Fitch believes that HPH will need to maintain strong cash flow generation to help fund its sizable capital plan. Along with operating cash flow, HPH will issue $100 million in debt in fiscal 2014 and will rely on $30 million in philanthropy to help fund the cost of the new building. To date, HPH has received $16 million in pledges. Although this rating action does not incorporate the additional debt, Fitch believes HPH has some additional debt capacity if solid cash flow generation is sustained.
Debt Profile As of March 31, 2012, HPH had $264 million in long term debt outstanding. The debt portfolio is conservative with only 19% in variable-rate demand bonds backed by a letter of credit (LOC) from JP Morgan Chase. The five-year LOC is expected to expire in 2016. HPH has $50 million notional amount of floating- to fixed-rate swaps outstanding. The negative mark-to-market valuation was $15.2 million as of May 31, 2012, requiring $12.2 million in collateral posting.
Debt ratios are moderate with maximum annual debt service (MADS) comprising 2.3% of total 2011 operating revenue. MADS coverage by EBITDA is very good at 4.6 times (x) in fiscals 2010 and 2011, and 5.3x through the nine months ended March 31, 2012.

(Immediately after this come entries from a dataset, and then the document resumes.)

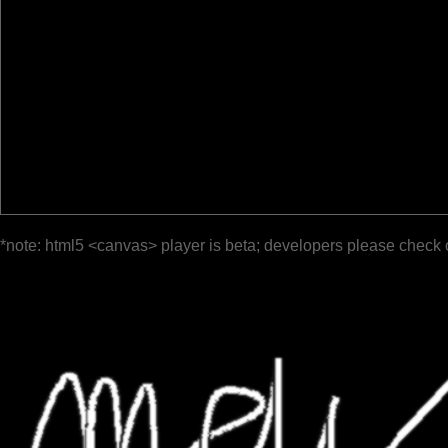
*note: html5 <canvas> player is beta; developers please check 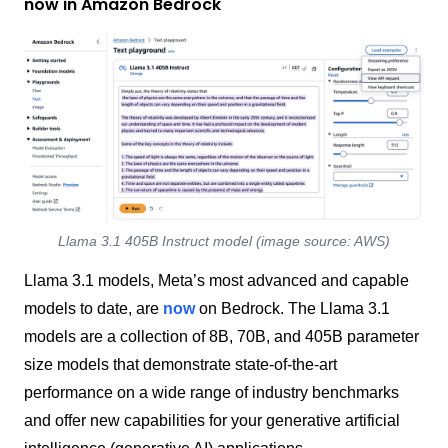
now in Amazon Bedrock
Llama 3.1 405B Instruct model (image source: AWS)
Llama 3.1 models, Meta’s most advanced and capable
models to date, are
now
on Bedrock. The Llama 3.1
models are a collection of 8B, 70B, and 405B parameter
size models that demonstrate state-of-the-art
performance on a wide range of industry benchmarks
and offer new capabilities for your generative artificial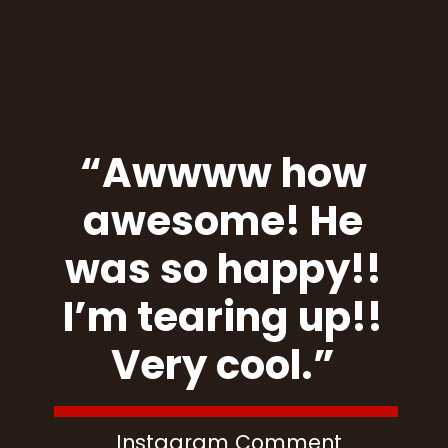
“Awwww how
awesome! He
was so happy!!
I’m tearing up!!
Very cool.”
Instagram Comment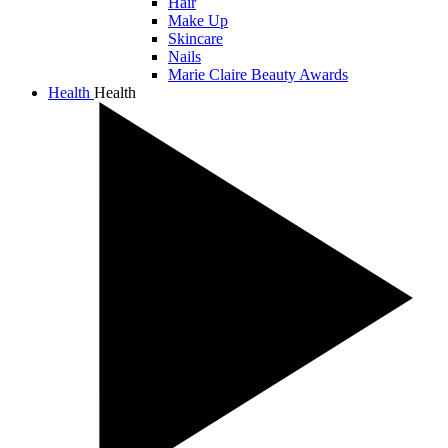
Hair
Make Up
Skincare
Nails
Marie Claire Beauty Awards
Health
Health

Leadership Transition Fitch notes that a management succession plan is underway whereby HPH's current CEO will retire in 2015 and be replaced by the current chief operating officer, whose title is now President & CEO of Operations. Fitch believes that the transparency with which HPH is undertaking this leadership transition is a stabilizing force to HPH's future performance.
Organization Hawai'i Pacific Health constitutes the largest healthcare provider system in the State of Hawaii and is a major employer in the State. The Health System includes four hospitals, three physician groups, and 49 outpatient clinics and service sites. It has approximately 5,500 employees, including more than 350 employed physicians, and is affiliated with nearly 1,300 private practice physicians. The four hospitals in the Health System have 553 licensed acute care beds and 76 bassinets with approximately 34,750 admissions annually. In fiscal year 2011, HPH reported $901.6 million in total revenue.
Disclosure HPH covenants to provide annual and quarterly disclosure through the Municipal Rule Making Board's EMMA system.
Fitch rates the Hawai'i Pacific Health revenue bonds 'A-':
- --$61.2 million revenue bonds, series 2010B;
- --$101.9 million revenue bonds, series 2010A;
- --$30 million revenue bonds, series 2004A;
- --$50 million revenue bonds, series 2004B underlying rating only (bonds are supported by a letter of credit);
- --$14.4 million revenue bonds, series 1998;
- --$11.7 million revenue bonds, series 1993.